A Quest in Determining If There is a Need to Change the Strategy in Managing Fasciotomy Incisions in the Lower Leg
According to National Center for Health Statistics in the United States, there are 492,000 tibial fractures per year accounting to 70,000 hospitalizations, 800,000 private clinic check-ups, and 500,000 hospitalization days. The common causes of tibial fractures include motor vehicular accidents, sports injuries, and falls.

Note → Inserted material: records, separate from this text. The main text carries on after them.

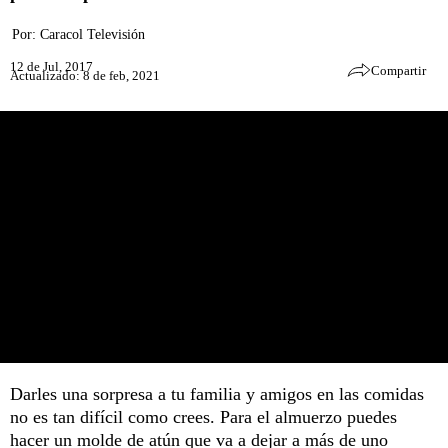
Por:
Caracol Televisión
12 de Jul, 2017
Compartir
Actualizado: 8 de feb, 2021
Darles una sorpresa a tu familia y amigos en las comidas
no es tan difícil como crees. Para el almuerzo puedes
hacer un molde de atún que va a dejar a más de uno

Fractures are usually managed with either casts or splints. While these methods promote healing and realignment, the pressure that accrues inside the muscles of the leg can result in a complication called compartment syndrome. Signs and symptoms of compartment syndrome include pallor, pulselessness, paraesthesia, pain, and in some cases, paralysis. The doctor will try to cut a small portion of the cast to release the pressure. This procedure is called windowing. If it is not effective, the next step is called bivalving, where the cast is divided into two. However, in severe cases of compartment syndrome, a surgery called fasciotomy is needed to be performed.
Now, after fasciotomy, the wounds are currently managed through bringing patients back to operating room for a series of debridements. This is to facilitate delayed primary closure (DPC) of fasciotomy wounds. However, a team of researchers led by Dr. Michael J. Weaver questioned the effectivity and efficiency of this strategy. Consequently, a study entitled “Delayed Primary Closure of Fasciotomy Incisions in the Lower Leg: Do We Need to Change our Strategy?” was conducted. It was published in Journal of Orthopedic Trauma last December 22, 2014.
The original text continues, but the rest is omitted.